È strano che due film così distanti, lo scarno Les Fils e l'ipereidomatizzato film di Spielberg, prendano spunto dal medesimo motivo scatenante e si ritrovino - a distanze siderali - a risolvere la identica mancanza iniziale con la stessa scelta di rifiuto della vendetta. Serve un metro per misurare le emozioni?
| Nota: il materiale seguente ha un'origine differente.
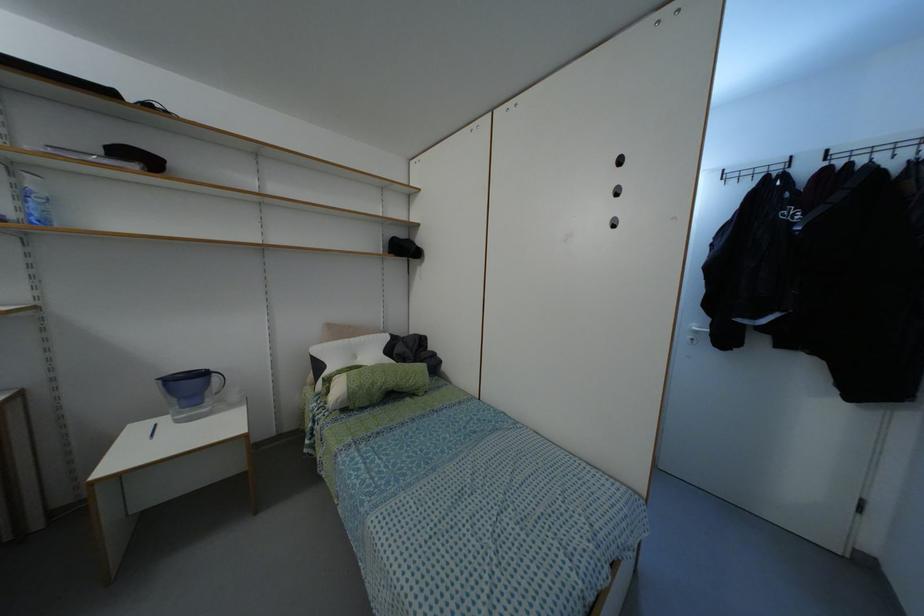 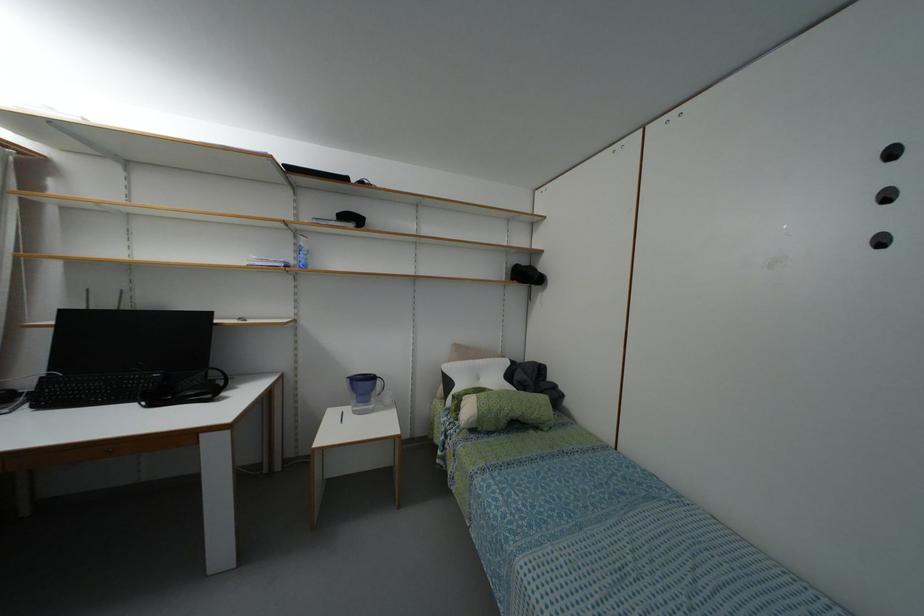 Question: The camera is either moving clockwise (left) or counter-clockwise (right) around the object. The first image is from the beginning of the video and the second image is from the end. Is the camera moving left or right when shooting the video?

Choices:
 (A) Left
 (B) Right

Answer: (B) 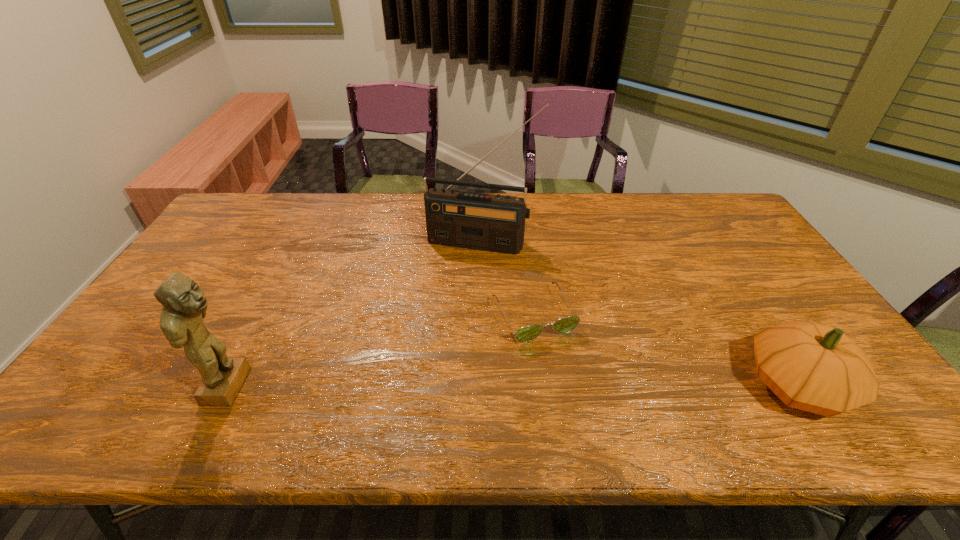 Identify the location of vacant area that lies between the leftmost object and the shortest object. (382, 350).

The width and height of the screenshot is (960, 540). I want to click on vacant space that is in between the shortest object and the third tallest object, so click(x=665, y=350).

Image resolution: width=960 pixels, height=540 pixels. What are the coordinates of `vacant space that is in between the gourd and the leftmost object` in the screenshot? It's located at (514, 386).

Identify the location of empty space that is in between the shortest object and the figurine. Image resolution: width=960 pixels, height=540 pixels. (382, 350).

Where is `object that is the third closest one to the sunglasses`? object that is the third closest one to the sunglasses is located at coordinates (184, 305).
Forse è sufficiente misurarsi con la possibilità: avere la possibilità di scegliere, come i due episodi ambigui nelle precognizioni precog del film di Spielberg; soltanto chein un caso si descrive il travaglio seminconsapevole, regolato dalla mancanza di certezze, che invece sono duplicate come accozzaglia di buoni sentimenti nell'altro thriller con finale ricomposizione statica dell'Essere che spunta al di là delle immagini virtuali della tecnica, descritta come in un racconto di Jünger; invece la vecchia Europa stavolta propone una nuova dimensione, un divenire del rapporto tra i due, fondato su una percezione della materia, che si radica nell'insegnamento, ma che no proviene dal carisma del maestro e non trova automatica applicazione dei precetti del docente-guida, bensì vanno trovati stimoli e l'equilibrio si trova insito nella natura (del legno), come di legno sono le biglie di Minority report, che sono "uniche" nelle loro venature, levigate e bellissime, ma che nella loro asettica plasticità negano la natura (se non recuperandola attraverso improbabili giardinere eremite), di cui non conoscono l'asse grezzo di provenienza, che va individuato e lavorato (cioè non conoscono Francis, cheha ucciso davvero e non virtualmente).